Records from a data source:
* * *
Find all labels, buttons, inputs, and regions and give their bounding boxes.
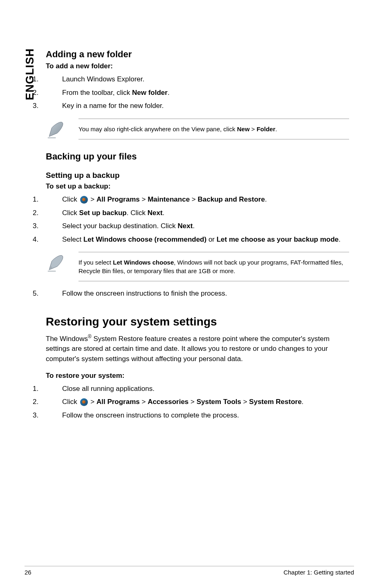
steps-restore: 1.Close all running applications. 2.Clic… xyxy=(46,384,349,421)
restore-body: The Windows® System Restore feature crea… xyxy=(46,333,349,364)
step: 4.Select Let Windows choose (recommended… xyxy=(46,235,349,245)
steps-backup-cont: 5.Follow the onscreen instructions to fi… xyxy=(46,289,349,299)
steps-backup: 1.Click > All Programs > Maintenance > B… xyxy=(46,195,349,245)
chapter-label: Chapter 1: Getting started xyxy=(283,569,354,576)
note-text: You may also right-click anywhere on the… xyxy=(78,119,349,139)
note-add-folder: You may also right-click anywhere on the… xyxy=(46,119,349,140)
step: 3.Follow the onscreen instructions to co… xyxy=(46,411,349,421)
note-text: If you select Let Windows choose, Window… xyxy=(78,252,349,281)
pencil-icon xyxy=(46,119,67,140)
note-backup: If you select Let Windows choose, Window… xyxy=(46,252,349,281)
page-number: 26 xyxy=(25,569,31,576)
subhead-restore: To restore your system: xyxy=(46,372,349,380)
step: 3.Select your backup destination. Click … xyxy=(46,221,349,231)
heading-adding-folder: Adding a new folder xyxy=(46,49,349,60)
steps-add-folder: 1.Launch Windows Explorer. 2.From the to… xyxy=(46,74,349,111)
step: 2.Click Set up backup. Click Next. xyxy=(46,208,349,218)
step: 1.Launch Windows Explorer. xyxy=(46,74,349,85)
start-menu-icon xyxy=(80,196,88,204)
heading-backup: Backing up your files xyxy=(46,151,349,162)
subhead-add-folder: To add a new folder: xyxy=(46,62,349,70)
main-content: Adding a new folder To add a new folder:… xyxy=(46,49,349,421)
start-menu-icon xyxy=(80,398,88,406)
step: 2.Click > All Programs > Accessories > S… xyxy=(46,397,349,407)
subhead-setup-backup: To set up a backup: xyxy=(46,182,349,191)
step: 1.Close all running applications. xyxy=(46,384,349,394)
subheading-setting-backup: Setting up a backup xyxy=(46,171,349,180)
step: 3.Key in a name for the new folder. xyxy=(46,101,349,111)
step: 2.From the toolbar, click New folder. xyxy=(46,88,349,98)
page-footer: 26 Chapter 1: Getting started xyxy=(25,566,354,576)
language-tab: ENGLISH xyxy=(24,48,36,100)
heading-restore: Restoring your system settings xyxy=(46,315,349,328)
pencil-icon xyxy=(46,252,67,273)
step: 5.Follow the onscreen instructions to fi… xyxy=(46,289,349,299)
step: 1.Click > All Programs > Maintenance > B… xyxy=(46,195,349,205)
* * *
Task description — Copy every line of the data exactly as written, excluding the pictures.

Result of this exercise —
Find all labels, buttons, inputs, and regions and give their bounding boxes.
steps-restore: 1.Close all running applications. 2.Clic… xyxy=(46,384,349,421)
restore-body: The Windows® System Restore feature crea… xyxy=(46,333,349,364)
step: 4.Select Let Windows choose (recommended… xyxy=(46,235,349,245)
steps-backup-cont: 5.Follow the onscreen instructions to fi… xyxy=(46,289,349,299)
steps-backup: 1.Click > All Programs > Maintenance > B… xyxy=(46,195,349,245)
chapter-label: Chapter 1: Getting started xyxy=(283,569,354,576)
note-text: You may also right-click anywhere on the… xyxy=(78,119,349,139)
note-add-folder: You may also right-click anywhere on the… xyxy=(46,119,349,140)
step: 3.Follow the onscreen instructions to co… xyxy=(46,411,349,421)
note-text: If you select Let Windows choose, Window… xyxy=(78,252,349,281)
pencil-icon xyxy=(46,119,67,140)
note-backup: If you select Let Windows choose, Window… xyxy=(46,252,349,281)
page-number: 26 xyxy=(25,569,31,576)
subhead-restore: To restore your system: xyxy=(46,372,349,380)
step: 3.Select your backup destination. Click … xyxy=(46,221,349,231)
heading-adding-folder: Adding a new folder xyxy=(46,49,349,60)
steps-add-folder: 1.Launch Windows Explorer. 2.From the to… xyxy=(46,74,349,111)
step: 2.Click Set up backup. Click Next. xyxy=(46,208,349,218)
step: 1.Launch Windows Explorer. xyxy=(46,74,349,85)
start-menu-icon xyxy=(80,196,88,204)
heading-backup: Backing up your files xyxy=(46,151,349,162)
subhead-add-folder: To add a new folder: xyxy=(46,62,349,70)
main-content: Adding a new folder To add a new folder:… xyxy=(46,49,349,421)
start-menu-icon xyxy=(80,398,88,406)
step: 2.Click > All Programs > Accessories > S… xyxy=(46,397,349,407)
subhead-setup-backup: To set up a backup: xyxy=(46,182,349,191)
step: 1.Close all running applications. xyxy=(46,384,349,394)
subheading-setting-backup: Setting up a backup xyxy=(46,171,349,180)
step: 3.Key in a name for the new folder. xyxy=(46,101,349,111)
step: 2.From the toolbar, click New folder. xyxy=(46,88,349,98)
page-footer: 26 Chapter 1: Getting started xyxy=(25,566,354,576)
language-tab: ENGLISH xyxy=(24,48,36,100)
heading-restore: Restoring your system settings xyxy=(46,315,349,328)
pencil-icon xyxy=(46,252,67,273)
step: 5.Follow the onscreen instructions to fi… xyxy=(46,289,349,299)
step: 1.Click > All Programs > Maintenance > B… xyxy=(46,195,349,205)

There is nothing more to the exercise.